Esta noche la viuda no tendría más que trasladarse al cuarto de sus
hijos, cediendo á los señores su habitación. Y levantándose, abrió la
puerta de dicha pieza, viéndose sus paredes blancas de cal, unas cuantas
estampas de santos, y la cama, que era el mejor mueble de la casa,
enorme, hinchadísima por numerosos colchones, dando, sin embargo, á los
ojos, una sensación de compacta dureza.
Mientras desaparecía en el interior del cuarto para convencerse de que
todo estaba en orden, Rosaura salió de su postración, mirando con
inquietud á su acompañante, al mismo tiempo que le hablaba en voz baja:
--¡Qué disparate!... ¡Pero esto no puede ser!... Debe usted decir la
verdad.
De buena fe se mostró reacio á lo que ella solicitaba. Era ya demasiado
tarde. No sabría cómo formular tal explicación. Temía además que esto
complicase el hospedaje. A la pobre mujer le era imposible instalarlos
por separado. Se vería obligada á dormir en las sillas con sus tres
niños...
Además, ¿no podían estar los dos dentro de aquella habitación--como
estaban ahora en la cocina--, sentados y dormitando, hasta que llegase
el alba?... Una mala noche acaba por terminar, aunque parezca
larguísima. No iban á quedarse solos como en un desierto. A corta
distancia de ellos dormiría toda la familia. «En la guerra, como en la
guerra.» Nadie conocería este error de la devota campesina, que podía
prestarse á malignas interpretaciones. Ni su mismo chófer sabría nada.
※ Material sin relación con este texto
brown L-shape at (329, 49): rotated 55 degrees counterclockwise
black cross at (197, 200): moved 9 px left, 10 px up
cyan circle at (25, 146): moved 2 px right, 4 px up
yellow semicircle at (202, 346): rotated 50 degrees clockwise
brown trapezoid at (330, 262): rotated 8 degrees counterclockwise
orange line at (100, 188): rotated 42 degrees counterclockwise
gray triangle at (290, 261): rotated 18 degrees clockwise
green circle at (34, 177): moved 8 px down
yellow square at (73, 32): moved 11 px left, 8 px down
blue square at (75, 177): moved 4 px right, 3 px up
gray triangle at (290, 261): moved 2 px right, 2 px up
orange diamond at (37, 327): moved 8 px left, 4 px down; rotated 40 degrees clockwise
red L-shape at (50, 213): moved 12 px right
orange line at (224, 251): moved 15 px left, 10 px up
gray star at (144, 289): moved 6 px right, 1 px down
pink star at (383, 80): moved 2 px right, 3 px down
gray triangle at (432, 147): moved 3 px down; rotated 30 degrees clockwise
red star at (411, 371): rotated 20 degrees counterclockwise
Ella contestó con signos negativos casi imperceptibles, mirándole
fijamente. No le daba miedo Claudio. Ya no era una niña para asustarse
ante las audacias de los hombres. Sabía defenderse. Mas á pesar de esto,
insistió en su protesta. Era que esta noche dudaba de ella, á causa de
su cansancio y su desaliento. Le inspiraba desconfianza su sensualismo
adormecido; pensó en las últimas semanas de vida casta y tranquila.
¿Quién puede adivinar las terribles sorpresas que llevamos dentro de
nosotros, las bromas crueles que se permite la Naturaleza, tratándonos
como un juguete?
--Yo le doy mi palabra...--insistió él en voz baja--. Se lo juro...
Duerma en la cama como si estuviese sola. Yo permaneceré en una silla,
en el suelo, no importa dónde. Piense que soy un caballero.
Y le temblaba la voz al hacer tales promesas.
Rosaura deseó salir cuanto antes de la cocina. Sus ojos lagrimeaban,
heridos por el humo. Su tos era cada vez más violenta. Borja la estaba
viendo seguramente con una fealdad que nunca había podido sospechar.
Todo esto hizo que volviese su rostro hacia el dormitorio con una mirada
que adivinó la dueña de la casa.
Se puso de pie para seguir á ésta, pero antes de alejarse todavía
insistió en sus recomendaciones.
--¡Quédese aquí! Invente cualquier pretexto. ¡No me siga!
Permaneció Borja cinco minutos solo junto á la mesa. El abuelo había
colocado sus pieles y sus mantas sobre el banco de la cocina, y se
acostó, quitándose únicamente las alpargatas, lanzando suspiros que
parecían de voluptuosidad.
--¡Mejor que un capitán general!--dijo á través de sus encías
desdentadas.
La viuda iba de un lado á otro, como extrañando la permanencia del joven
en aquel lugar.
--Señor, entre cuando quiera--dijo--. Su señora está en la cama, pero
vestida. Dice que le da miedo acostarse como las otras noches, con esta
tempestad. No lo extraño; á mí me pasa lo mismo.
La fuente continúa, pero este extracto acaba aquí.